_Instructions to follow_
Everything from the line containing "i sommes-nous ?" through the final line of the entries must be repeated exactly, and only that, without pictures.

Start of Dataset records

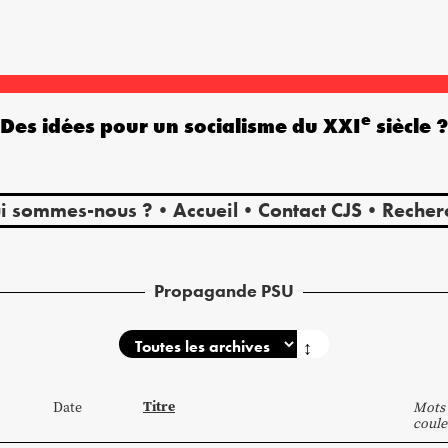
e
Des idées pour un socialisme du XXI
siècle 
i sommes-nous ?
Accueil
Contact CJS
Recher
Propagande PSU
↕
Titre
Date
Mots 
coule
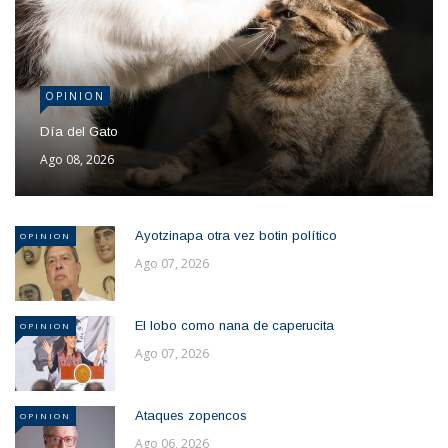
OPINION
Día del Gato
Ago 08, 2026
Ayotzinapa otra vez botin político
OPINION
Ago 07, 2026
El lobo como nana de caperucita
OPINION
Ago 07, 2026
Ataques zopencos
OPINION
Ago 06, 2026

End of Dataset records

_Response to this exercise_
i sommes-nous ?
Accueil
Contact CJS
Recher
Propagande PSU
↕
Titre
Date
Mots 
coule
OPINION
Día del Gato
Ago 08, 2026
Ayotzinapa otra vez botin político
OPINION
Ago 07, 2026
El lobo como nana de caperucita
OPINION
Ago 07, 2026
Ataques zopencos
OPINION
Ago 06, 2026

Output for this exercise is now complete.